▸ **Aim of the task**
Only an exact copy of the lines beginning at the one that contains "You are a GUI" and ending at the last line of the records below counts as the answer.

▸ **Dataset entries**
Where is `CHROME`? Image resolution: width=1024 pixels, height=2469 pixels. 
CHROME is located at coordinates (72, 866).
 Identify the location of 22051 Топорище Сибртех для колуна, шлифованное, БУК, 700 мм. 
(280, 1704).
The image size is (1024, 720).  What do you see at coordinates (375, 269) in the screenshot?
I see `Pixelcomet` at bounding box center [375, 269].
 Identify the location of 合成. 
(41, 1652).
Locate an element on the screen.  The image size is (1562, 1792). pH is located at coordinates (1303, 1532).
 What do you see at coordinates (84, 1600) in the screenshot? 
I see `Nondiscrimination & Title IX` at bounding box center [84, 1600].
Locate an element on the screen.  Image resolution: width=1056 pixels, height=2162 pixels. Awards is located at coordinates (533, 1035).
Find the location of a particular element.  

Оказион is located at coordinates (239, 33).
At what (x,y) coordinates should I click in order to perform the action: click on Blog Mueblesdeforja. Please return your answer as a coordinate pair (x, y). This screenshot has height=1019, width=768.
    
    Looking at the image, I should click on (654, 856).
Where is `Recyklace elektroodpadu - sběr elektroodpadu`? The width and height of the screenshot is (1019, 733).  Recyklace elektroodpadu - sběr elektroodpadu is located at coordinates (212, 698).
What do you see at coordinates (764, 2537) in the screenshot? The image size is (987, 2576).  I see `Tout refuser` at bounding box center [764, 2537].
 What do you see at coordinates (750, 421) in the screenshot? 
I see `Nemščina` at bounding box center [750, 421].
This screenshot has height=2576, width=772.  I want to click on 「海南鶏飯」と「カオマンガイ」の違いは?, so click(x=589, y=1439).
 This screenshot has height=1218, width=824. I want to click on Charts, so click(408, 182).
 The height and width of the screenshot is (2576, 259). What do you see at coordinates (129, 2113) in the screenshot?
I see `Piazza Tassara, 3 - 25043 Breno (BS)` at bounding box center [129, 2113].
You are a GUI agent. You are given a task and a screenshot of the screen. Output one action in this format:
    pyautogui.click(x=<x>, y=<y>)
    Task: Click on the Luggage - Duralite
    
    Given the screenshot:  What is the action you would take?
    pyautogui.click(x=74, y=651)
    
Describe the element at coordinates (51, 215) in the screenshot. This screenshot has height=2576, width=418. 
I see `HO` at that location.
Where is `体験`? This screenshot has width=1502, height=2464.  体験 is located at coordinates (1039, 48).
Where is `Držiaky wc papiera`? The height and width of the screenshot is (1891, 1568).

▸ **Your solution**
You are a GUI agent. You are given a task and a screenshot of the screen. Output one action in this format:
    pyautogui.click(x=<x>, y=<y>)
    Task: Click on the Luggage - Duralite
    
    Given the screenshot:  What is the action you would take?
    pyautogui.click(x=74, y=651)
    
Describe the element at coordinates (51, 215) in the screenshot. This screenshot has height=2576, width=418. 
I see `HO` at that location.
Where is `体験`? This screenshot has width=1502, height=2464.  体験 is located at coordinates (1039, 48).
Where is `Držiaky wc papiera`? The height and width of the screenshot is (1891, 1568).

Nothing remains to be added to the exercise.